» **Extracted data entries**
▼

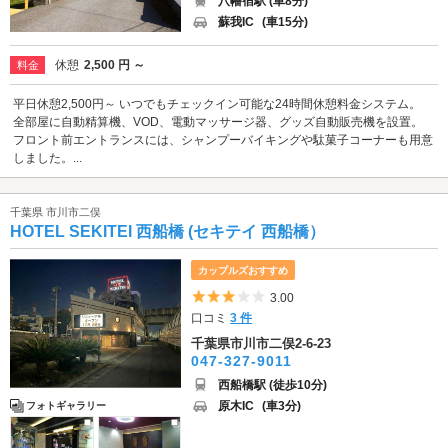
八幡宿駅 (車8分)
蘇我IC
(車15分)
休憩
2,500 円 ～
料金
平日休憩2,500円～ いつでもチェックイン可能な24時間休憩料金システム。
全部屋に自動精算機、VOD、電動マッサージ器、グッズ自動販売機を設置。
フロント前エントランスには、シャンプーバイキングや駄菓子コーナーも用意
しました。...
千葉県 市川市二俣
HOTEL SEKITEI 西船橋 (セキテイ 西船橋）
カップルズおすすめ
5つ星のうち3
3.00
口コミ
3 件
千葉県市川市二俣2-6-23
047-327-9011
西船橋駅 (徒歩10分)
原木IC
(車3分)
フォトギャラリー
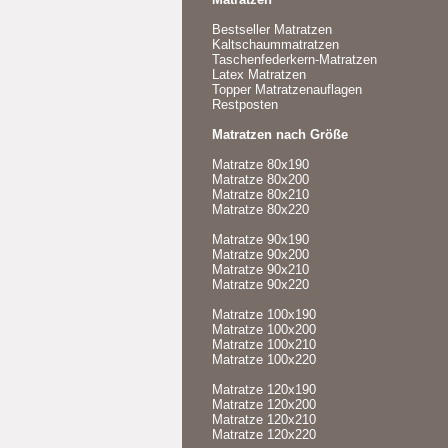
Bestseller Matratzen
Kaltschaummatratzen
Taschenfederkern-Matratzen
Latex Matratzen
Topper Matratzenauflagen
Restposten
Matratzen nach Größe
Matratze 80x190
Matratze 80x200
Matratze 80x210
Matratze 80x220
Matratze 90x190
Matratze 90x200
Matratze 90x210
Matratze 90x220
Matratze 100x190
Matratze 100x200
Matratze 100x210
Matratze 100x220
Matratze 120x190
Matratze 120x200
Matratze 120x210
Matratze 120x220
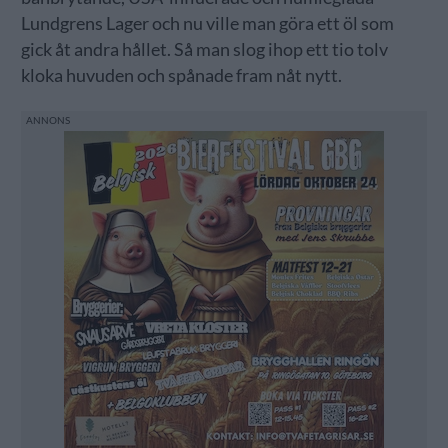
Lundgrens Lager och nu ville man göra ett öl som
gick åt andra hållet. Så man slog ihop ett tio tolv
kloka huvuden och spånade fram nåt nytt.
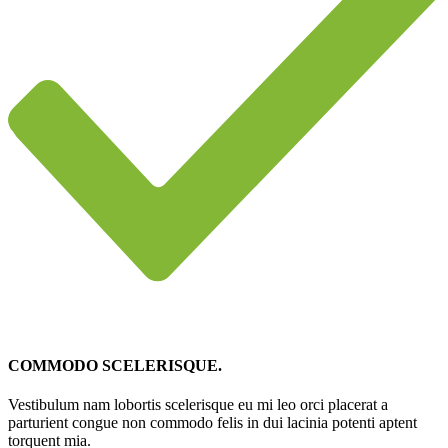
COMMODO SCELERISQUE.
Vestibulum nam lobortis scelerisque eu mi leo orci placerat a
parturient congue non commodo felis in dui lacinia potenti aptent
torquent mia.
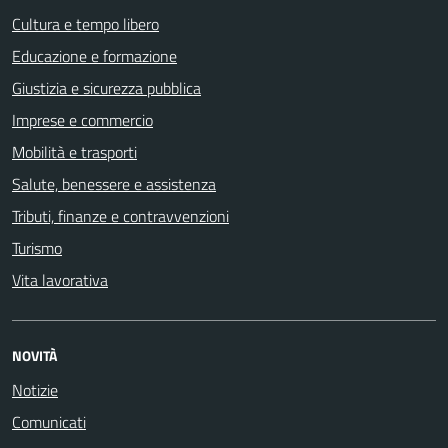
Cultura e tempo libero
Educazione e formazione
Giustizia e sicurezza pubblica
Imprese e commercio
Mobilità e trasporti
Salute, benessere e assistenza
Tributi, finanze e contravvenzioni
Turismo
Vita lavorativa
NOVITÀ
Notizie
Comunicati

▲

» **Task item**
Copy out exactly the lines running from the line with "Imprese e commercio" to the end of the records, inclusive.

» **Answer to this task**
Imprese e commercio
Mobilità e trasporti
Salute, benessere e assistenza
Tributi, finanze e contravvenzioni
Turismo
Vita lavorativa
NOVITÀ
Notizie
Comunicati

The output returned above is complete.